El grupo también sugiere que se invierta en la curaduría de la información científica sobre el covid-19 y cita proyectos que merecerían ser incentivados, tales como bancos de datos que recopilan miles de artículos de importancia sobre el nuevo coronavirus. Un ejemplo es LitCovid, creado por la Biblioteca Nacional de Medicina de Estados Unidos, que reúne más de 30 mil trabajos publicados y permite realizar búsquedas por categoría (estudios de casos, escenarios, prevención, etc.) y por país mencionado en cada manuscrito. Otro de ellos es la base de datos sobre el nuevo coronavirus de la Organización Mundial de la Salud (OMS), que recopila más de 40 mil trabajos.
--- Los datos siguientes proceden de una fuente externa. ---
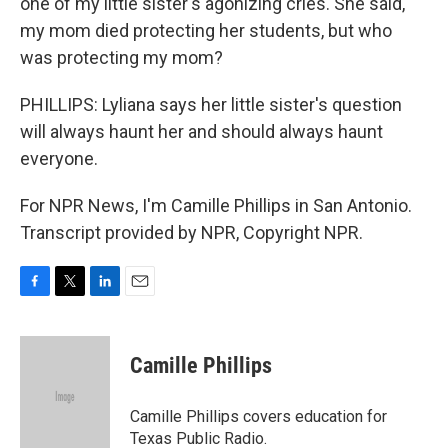
one of my little sister's agonizing cries. She said,
my mom died protecting her students, but who
was protecting my mom?
PHILLIPS: Lyliana says her little sister's question
will always haunt her and should always haunt
everyone.
For NPR News, I'm Camille Phillips in San Antonio.
Transcript provided by NPR, Copyright NPR.
F
T
L
E
a
w
i
m
c
i
n
a
e
t
k
i
Camille Phillips
b
t
e
l
o
e
d
o
r
I
Camille Phillips covers education for
k
n
Texas Public Radio.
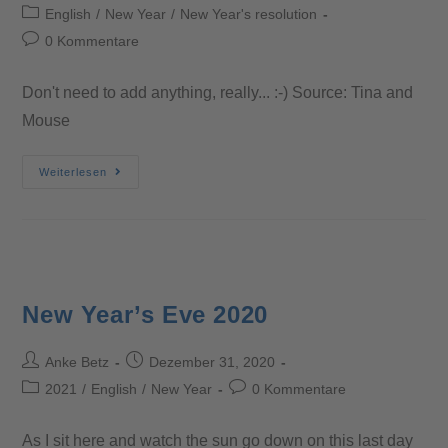
English
/
New Year
/
New Year's resolution
0 Kommentare
Don't need to add anything, really... :-) Source: Tina and
Mouse
Weiterlesen
New Year’s Eve 2020
Anke Betz
Dezember 31, 2020
2021
/
English
/
New Year
0 Kommentare
As I sit here and watch the sun go down on this last day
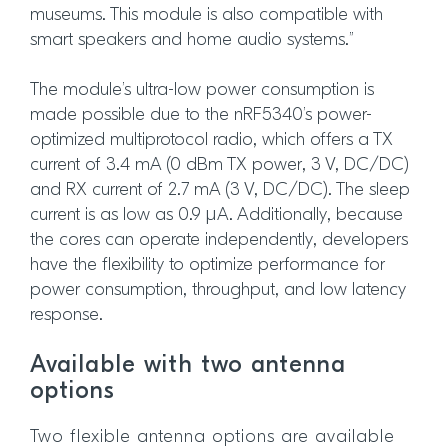
museums. This module is also compatible with
smart speakers and home audio systems.”
The module’s ultra-low power consumption is
made possible due to the nRF5340’s power-
optimized multiprotocol radio, which offers a TX
current of 3.4 mA (0 dBm TX power, 3 V, DC/DC)
and RX current of 2.7 mA (3 V, DC/DC). The sleep
current is as low as 0.9 µA. Additionally, because
the cores can operate independently, developers
have the flexibility to optimize performance for
power consumption, throughput, and low latency
response.
Available with two antenna
options
Two flexible antenna options are available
También hay iniciativas que apuntan a evaluar y sintetizar el conocimiento acumulado sobre la enfermedad, tales como la de la Biblioteca Cochrane, que creó una sección sobre el covid-19 con análisis y revisiones sobre artículos publicados, y la de la Escuela de Salud Pública Bloomberg Johns Hopkins, que convocó a un equipo de 40 expertos para realizar un análisis pormenorizado de los estudios con resultados prometedores o que estén concitando mucha atención en la prensa y en las redes sociales.
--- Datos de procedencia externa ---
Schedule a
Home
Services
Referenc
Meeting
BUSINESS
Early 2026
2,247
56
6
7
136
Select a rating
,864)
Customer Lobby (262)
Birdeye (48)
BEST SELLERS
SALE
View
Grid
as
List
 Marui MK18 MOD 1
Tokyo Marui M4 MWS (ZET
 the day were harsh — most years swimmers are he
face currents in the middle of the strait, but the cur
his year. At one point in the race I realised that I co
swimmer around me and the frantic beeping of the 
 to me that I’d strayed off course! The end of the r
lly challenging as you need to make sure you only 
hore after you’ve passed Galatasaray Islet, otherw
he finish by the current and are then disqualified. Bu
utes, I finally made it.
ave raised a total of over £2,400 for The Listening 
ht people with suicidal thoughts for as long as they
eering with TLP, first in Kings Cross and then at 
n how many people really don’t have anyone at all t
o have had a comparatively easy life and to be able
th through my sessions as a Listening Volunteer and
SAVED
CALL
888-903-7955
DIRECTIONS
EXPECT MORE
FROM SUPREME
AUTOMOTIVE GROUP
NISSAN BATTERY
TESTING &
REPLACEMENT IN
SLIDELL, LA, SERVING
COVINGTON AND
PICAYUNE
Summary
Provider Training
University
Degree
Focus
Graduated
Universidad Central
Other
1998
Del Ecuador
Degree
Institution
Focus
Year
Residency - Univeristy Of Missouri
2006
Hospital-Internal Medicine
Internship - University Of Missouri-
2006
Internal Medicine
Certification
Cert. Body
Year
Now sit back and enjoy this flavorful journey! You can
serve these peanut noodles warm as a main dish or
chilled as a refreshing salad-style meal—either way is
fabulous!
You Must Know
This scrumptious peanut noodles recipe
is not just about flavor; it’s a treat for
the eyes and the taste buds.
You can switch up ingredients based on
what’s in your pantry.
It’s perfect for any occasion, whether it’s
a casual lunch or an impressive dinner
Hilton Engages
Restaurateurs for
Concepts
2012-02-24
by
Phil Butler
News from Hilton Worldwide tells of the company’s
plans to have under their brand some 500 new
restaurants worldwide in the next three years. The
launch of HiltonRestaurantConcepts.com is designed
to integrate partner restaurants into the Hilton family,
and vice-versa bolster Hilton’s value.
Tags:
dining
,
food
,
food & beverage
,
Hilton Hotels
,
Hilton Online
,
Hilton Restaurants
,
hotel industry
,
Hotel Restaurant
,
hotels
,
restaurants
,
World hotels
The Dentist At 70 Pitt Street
Hay otras iniciativas en curso. La editorial MIT Press anunció la creación de una nueva revista científica –Rapid Reviews: covid-19– enfocada en la producción de reseñas de preprints sobre el nuevo coronavirus, con el propósito de poner de relieve las investigaciones de impacto y señalar aquellas que contienen errores o distorsiones. Los preprints son trabajos que aún no han sido sometidos a una revisión por pares y cuyos resultados, aún preliminares, se divulgan en repositorios públicos para su evaluación y crítica por otros expertos. Durante la pandemia, se pusieron a disposición miles de estos trabajos sobre el nuevo coronavirus. “Los preprints suponen un enorme beneficio para la comunicación científica, pero traen aparejados algunos peligros, tal como pudimos verificar con algunos ejemplos basados en métodos que adolecen de defectos”, dijo Nick Lindsay, director de periódicos de MIT Press, al portal de noticias StatNews. La nueva revista utilizará un sistema de inteligencia artificial desarrollado en el Laboratorio Nacional Lawrence Berkeley para clasificar a los preprints por disciplina y grado de novedad.